# Self Sufficiency/Living off the Land or Off the Grid > Cooking, Food Storage, & Preserving > Recipes Only >  50 Amazing Ramen Noodle Recipes

## Justin Case

http://www.rasmussen.edu/student-lif...oodle-recipes/

----------


## 2dumb2kwit

> http://www.rasmussen.edu/articles/ra...le-recipes.asp


 I've gotta try some of those! LOL :clap:

----------


## sthrnstrong

I love ramen noodles been eating the ever since I was in the Marines.

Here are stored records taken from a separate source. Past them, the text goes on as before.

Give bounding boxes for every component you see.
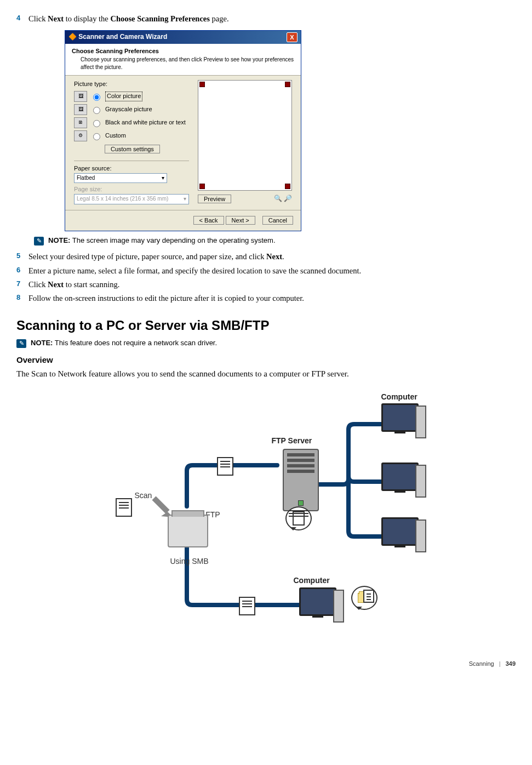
document-icon [293, 511, 305, 526]
label-computer-top: Computer [381, 391, 417, 402]
picture-type-label: Picture type: [74, 80, 189, 89]
page-footer: Scanning | 349 [16, 660, 516, 669]
computer-icon [299, 587, 344, 624]
step-number: 4 [16, 13, 28, 24]
computer-icon [381, 517, 426, 553]
label-computer-bottom: Computer [294, 575, 330, 586]
next-button[interactable]: Next > [226, 216, 255, 225]
network-diagram: Computer FTP Server Scan Using FTP Using… [91, 391, 442, 638]
paper-source-select[interactable]: Flatbed▾ [74, 173, 167, 184]
printer-icon [168, 515, 208, 547]
note-no-driver: ✎ NOTE: This feature does not require a … [16, 338, 516, 349]
note-icon: ✎ [34, 237, 44, 246]
section-heading: Scanning to a PC or Server via SMB/FTP [16, 316, 516, 335]
label-scan: Scan [135, 490, 152, 501]
preview-area [198, 80, 292, 191]
step-text: Click Next to display the Choose Scannin… [28, 13, 516, 25]
chevron-down-icon: ▾ [184, 195, 186, 203]
picture-color-icon: 🖼 [74, 91, 87, 102]
wizard-titlebar: 🔶 Scanner and Camera Wizard X [65, 31, 301, 44]
computer-icon [381, 403, 426, 439]
page-size-label: Page size: [74, 185, 189, 194]
document-icon [239, 597, 255, 615]
chevron-down-icon: ▾ [162, 174, 164, 182]
step-4: 4 Click Next to display the Choose Scann… [16, 13, 516, 25]
page-size-select: Legal 8.5 x 14 inches (216 x 356 mm)▾ [74, 194, 189, 204]
close-icon[interactable]: X [287, 32, 298, 42]
picture-custom-icon: ⚙ [74, 130, 87, 141]
picture-gray-icon: 🖼 [74, 104, 87, 115]
overview-heading: Overview [16, 354, 516, 366]
document-icon [116, 498, 132, 517]
step-6: 6 Enter a picture name, select a file fo… [16, 265, 516, 277]
wizard-dialog: 🔶 Scanner and Camera Wizard X Choose Sca… [65, 30, 301, 231]
preview-button[interactable]: Preview [198, 195, 231, 203]
note-os-vary: ✎ NOTE: The screen image may vary depend… [34, 236, 516, 246]
zoom-icons[interactable]: 🔍 🔎 [274, 194, 292, 203]
option-color[interactable]: 🖼 Color picture [74, 91, 189, 102]
wizard-header: Choose Scanning Preferences Choose your … [65, 44, 301, 76]
custom-settings-button[interactable]: Custom settings [105, 145, 160, 153]
note-icon: ✎ [16, 339, 26, 348]
option-grayscale[interactable]: 🖼 Grayscale picture [74, 104, 189, 115]
document-icon [363, 590, 374, 603]
picture-bw-icon: 🗎 [74, 117, 87, 128]
step-5: 5 Select your desired type of picture, p… [16, 251, 516, 262]
computer-icon [381, 463, 426, 499]
option-custom[interactable]: ⚙ Custom [74, 130, 189, 141]
back-button[interactable]: < Back [193, 216, 224, 225]
server-icon [283, 449, 319, 511]
option-bw[interactable]: 🗎 Black and white picture or text [74, 117, 189, 128]
speech-bubble [351, 586, 377, 610]
step-7: 7 Click Next to start scanning. [16, 279, 516, 290]
label-ftp-server: FTP Server [272, 435, 312, 446]
label-using-smb: Using SMB [170, 556, 209, 567]
speech-bubble [285, 506, 312, 530]
overview-text: The Scan to Network feature allows you t… [16, 368, 516, 380]
step-8: 8 Follow the on-screen instructions to e… [16, 293, 516, 304]
cancel-button[interactable]: Cancel [262, 216, 293, 225]
document-icon [217, 457, 233, 476]
paper-source-label: Paper source: [74, 164, 189, 173]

Another big plus is I don't believe they ever really expire kinda like a twinkie.

----------


## srtmedic

here is the updated link to get the ramen noodle recipes.

http://www.rasmussen.edu/student-lif...oodle-recipes/

----------


## Justin Case

> here is the updated link to get the ramen noodle recipes.
> 
> http://www.rasmussen.edu/student-lif...oodle-recipes/


Thanks,,  I wonder what happened to the first one ???

----------


## paracordist

thanks for that; raman's a staple in my house lol

----------


## Old GI

Ramen and cigarettes always lined my rucksack.  The hot sauce was so important, I kept it on my person. Ramen is still a major part of my home life too.

----------


## EdD270

With Ramen noodles and Spam a guy can live forever.  Well, at least the ramen and spam will live forever.

----------


## NotSoOldCrone

Hey, thanks Justin! At .33 a package, Ramen is a big staple in my food storage. And, from personal experience, the oldest Ramen I have eaten was 5 years old. Still perfect too- so I think it does last forever!
I coulda' used this in '04 when I was 4 weeks without electricity after Hurricane Charlie (then Frances, then Ivan then Jeanne... sheesh!) We live off Ramen and Tuna fish.

----------


## Rick

Sourdough has eaten 20 year old Ramen that was spoiled and all he got was a lousy T shirt.

----------


## your_comforting_company

I was never a fan of "just noodles" till I tried it with some deer jerky and habanero.
Birds-eye peppersauce is pretty good too, but most folks find the "hotness" takes away from the "flavor".

I thought "hot" was the flavor??!

----------